● Work item
Would you please copy every line below that includes the string "підлоги"?
** Opening Task data block **
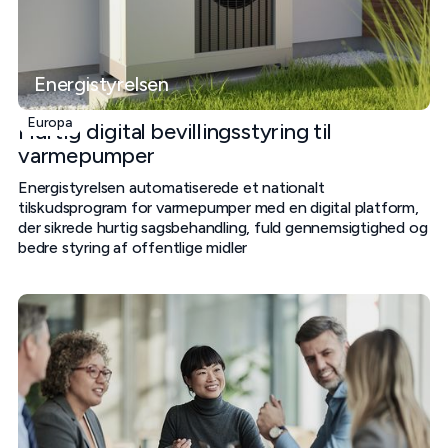
Energistyrelsen
Europa
Hurtig digital bevillingsstyring til
varmepumper
Energistyrelsen automatiserede et nationalt
tilskudsprogram for varmepumper med en digital platform,
der sikrede hurtig sagsbehandling, fuld gennemsigtighed og
bedre styring af offentlige midler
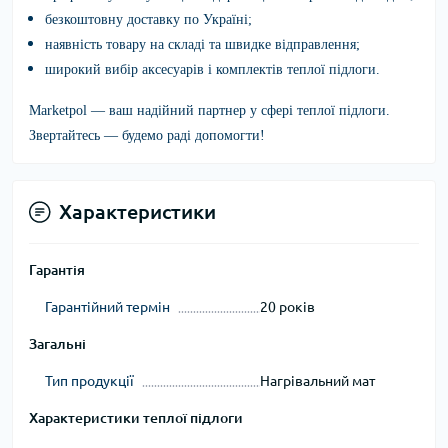
безкоштовну доставку по Україні;
наявність товару на складі та швидке відправлення;
широкий вибір аксесуарів і комплектів теплої підлоги.
Marketpol
— ваш надійний партнер у сфері теплої підлоги.
Звертайтесь — будемо раді допомогти!
Характеристики
Гарантія
Гарантійний термін
20 років
Загальні
Тип продукції
Нагрівальний мат
Характеристики теплої підлоги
** Closing Task data block **
● Answer
широкий вибір аксесуарів і комплектів теплої підлоги.
— ваш надійний партнер у сфері теплої підлоги.
Характеристики теплої підлоги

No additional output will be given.